This is one of the things people don't often realize you can do with
algorithms. You don't need to look at the world the way it actually really
exists, and there may be very good reasons not to. Training algorithms to
actually recognize moving images is incredibly hard, because it requires
things like memory, fade-outs, recurrent networks, all that very advanced
stuff. Obviously time exists as a continuum in the "real" world. But that's
bloody inconvenient. So just look at big "quanta" of time, collecting all data
points during the quantum, analyse it, then shift the quanta/window ahead 0.1s
and do the exercise again. This is so much easier you wouldn't believe it.

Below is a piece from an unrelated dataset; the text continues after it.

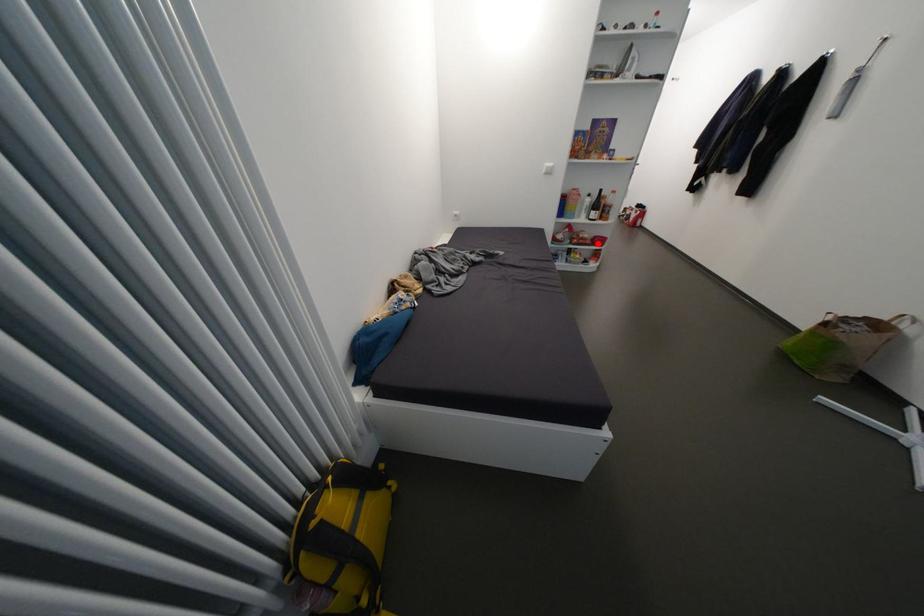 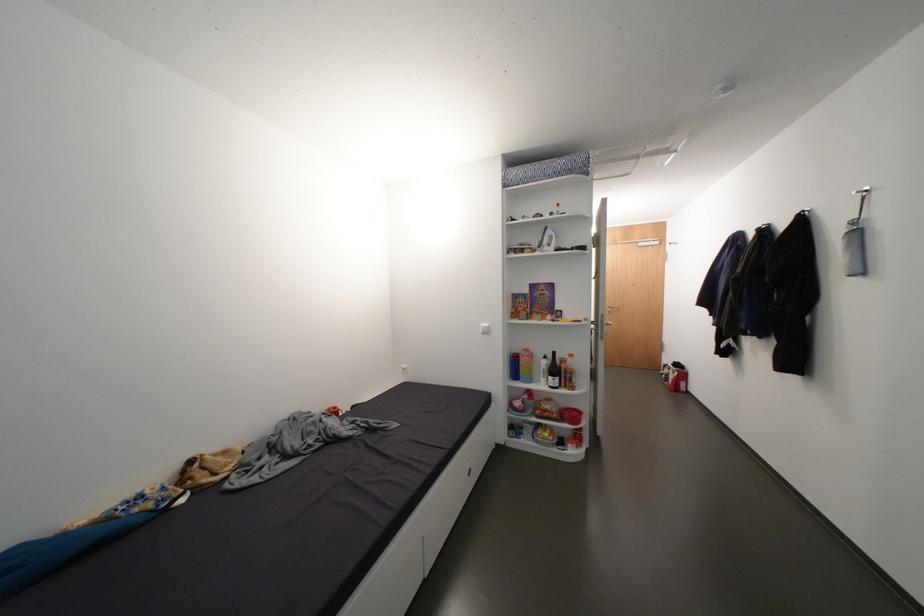 Find the pixel in the second image that matches the highlighted location in the first image.

(566, 418) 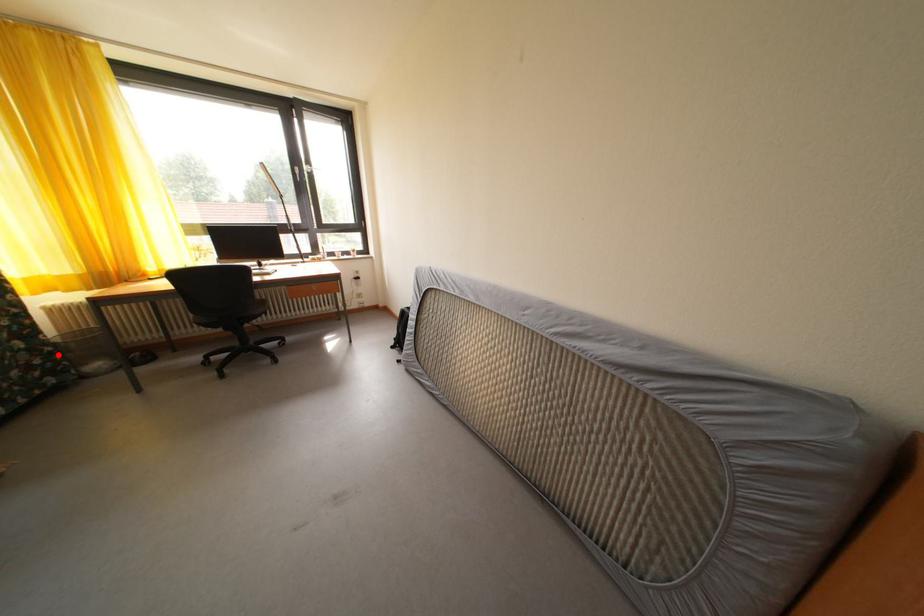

Teaching an algorithm to recognize, say, a car collision, given 100 frames. It
doesn't require any change to the algorithm (just a change in training data).
And obviously your backend system needs to be aware that, over time, the
"isColliding" output will look like
......1.....11.....1111...1111.1.1.111.11..11...11.11...11...1.....1...1......
when a collision occurs and this of course doesn't mean you've had 20
collisions.

It does mean a bigger network, slower training, and more resources needed. But
not as much as you'd think. Keep in mind that a "temporal" network will need
more hidden layers. Also please consider building "redundant" networks for
temporal data. When people ask why, I have no better answer than that it's the
same technique our brain uses, so frankly if it's good enough for God, it's
good enough for me.

Doing the temporal thing means you're back to using trivially simple
algorithms, running on more data.

Cracking captcha's is not very impressive. I've done it as a weekend project,
and exceeding "average" human captcha'ing ability is easy. I actually got it
to the point where my algorithm was slightly better at captcha's than me,
where I was allowed to take 2 minutes for difficult captchas. If I wasn't
allowed to take more than 10 seconds, my algorithm easily beat me by over 10%
(my captcha performance, when measured, shockingly is only ~83%). I didn't
cheat : I used an external site's captchas (from dns.be).

The algorithm used was dead simple backpropagation.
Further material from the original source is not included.